*PROBLEM STATEMENT*
Count how many lines below contain the word "everyday", then give that number alone.

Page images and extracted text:

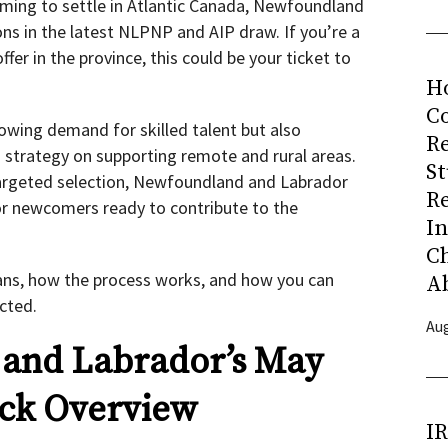
iming to settle in Atlantic Canada, Newfoundland
ons in the latest NLPNP and AIP draw. If you’re a
ffer in the province, this could be your ticket to
H
Co
rowing demand for skilled talent but also
R
d strategy on supporting remote and rural areas.
S
argeted selection, Newfoundland and Labrador
R
for newcomers ready to contribute to the
I
C
ans, how the process works, and how you can
A
cted.
Aug
and Labrador’s May
ick Overview
I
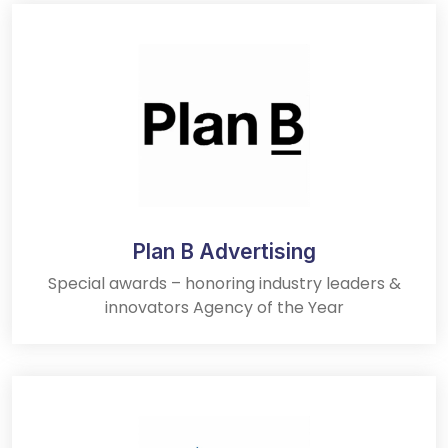
Plan B Advertising
Special awards – honoring industry leaders &
innovators Agency of the Year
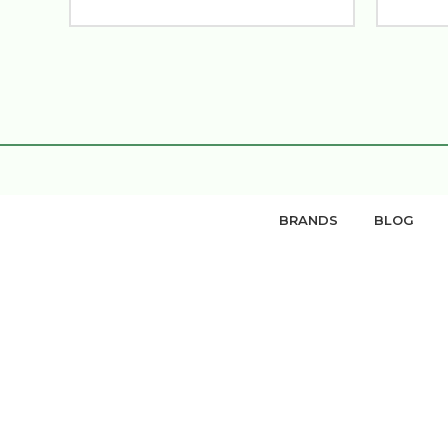
BRANDS
BLOG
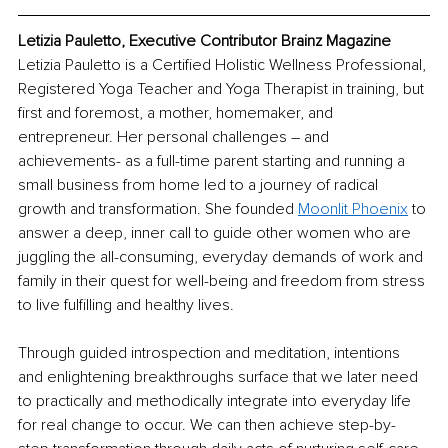
Letizia Pauletto, Executive Contributor Brainz Magazine
Letizia Pauletto is a Certified Holistic Wellness Professional, 
Registered Yoga Teacher and Yoga Therapist in training, but 
first and foremost, a mother, homemaker, and 
entrepreneur. Her personal challenges 
– 
and 
achievements- as a full-time parent starting and running a 
small business from home led to a journey of radical 
growth and transformation. She founded 
Moonlit Phoenix
 to 
answer a deep, inner call to guide other women who are 
juggling the all-consuming, everyday demands of work and 
family in their quest for well-being and freedom from stress 
to live fulfilling and healthy lives. 
Through guided introspection and meditation, intentions 
and enlightening breakthroughs surface that we later need 
to practically and methodically integrate into everyday life 
for real change to occur. We can then achieve step-by-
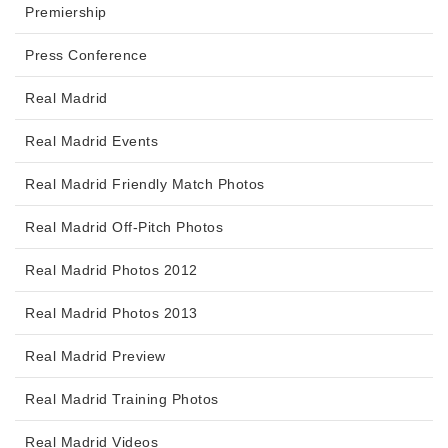
Premiership
Press Conference
Real Madrid
Real Madrid Events
Real Madrid Friendly Match Photos
Real Madrid Off-Pitch Photos
Real Madrid Photos 2012
Real Madrid Photos 2013
Real Madrid Preview
Real Madrid Training Photos
Real Madrid Videos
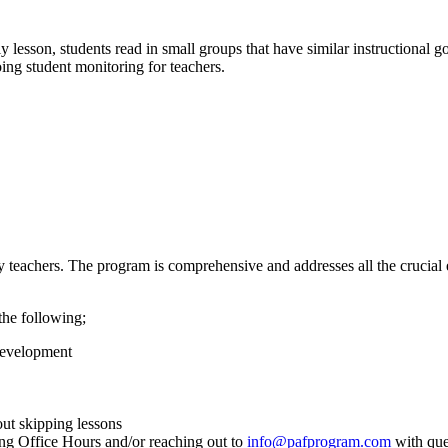
lesson, students read in small groups that have similar instructional g
oing student monitoring for teachers.
teachers. The program is comprehensive and addresses all the crucial 
the following;
Development
out skipping lessons
ing Office Hours and/or reaching out to
info@pafprogram.com
with que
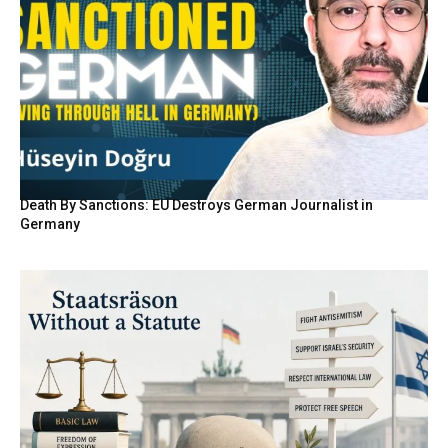
Death By Sanctions: EU Destroys German Journalist in
Germany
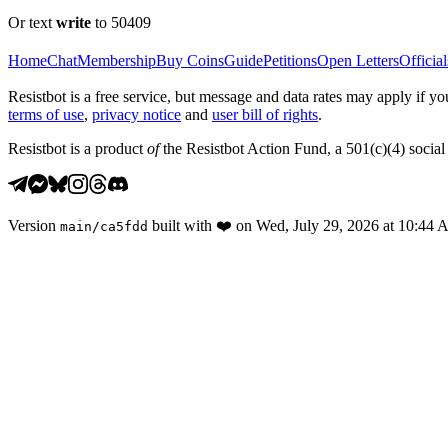
Or text
write
to 50409
Home
Chat
Membership
Buy Coins
Guide
Petitions
Open Letters
Official
Resistbot is a free service, but message and data rates may apply if
terms of use
,
privacy notice
and
user bill of rights
.
Resistbot is a product
of
the Resistbot Action Fund, a 501(c)(4) social 
Version
built with
❤️
on
Wed, July 29, 2026 at 10:44
main
/
ca5fdd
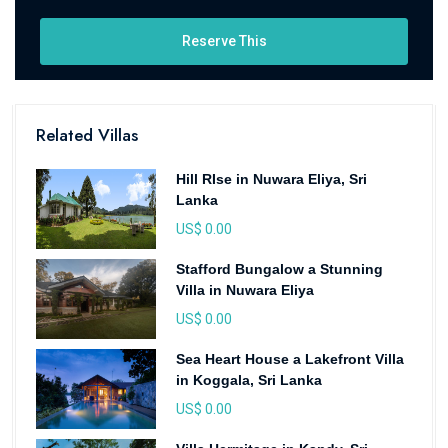
Reserve This
Related Villas
Hill RIse in Nuwara Eliya, Sri
Lanka
US$ 0.00
Stafford Bungalow a Stunning
Villa in Nuwara Eliya
US$ 0.00
Sea Heart House a Lakefront Villa
in Koggala, Sri Lanka
US$ 0.00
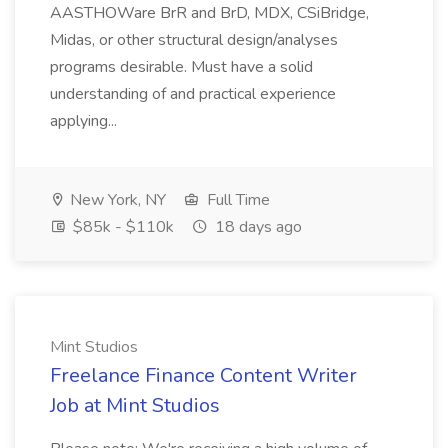
AASTHOWare BrR and BrD, MDX, CSiBridge,
Midas, or other structural design/analyses
programs desirable. Must have a solid
understanding of and practical experience
applying...
New York, NY
Full Time
$85k - $110k
18 days ago
Mint Studios
Freelance Finance Content Writer
Job at Mint Studios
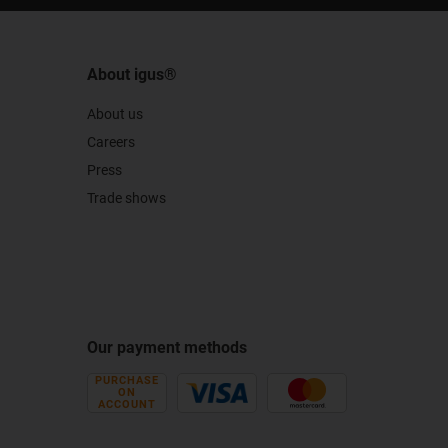
About igus®
About us
Careers
Press
Trade shows
Our payment methods
PURCHASE
ON
ACCOUNT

*WRITTEN SOLUTION*
2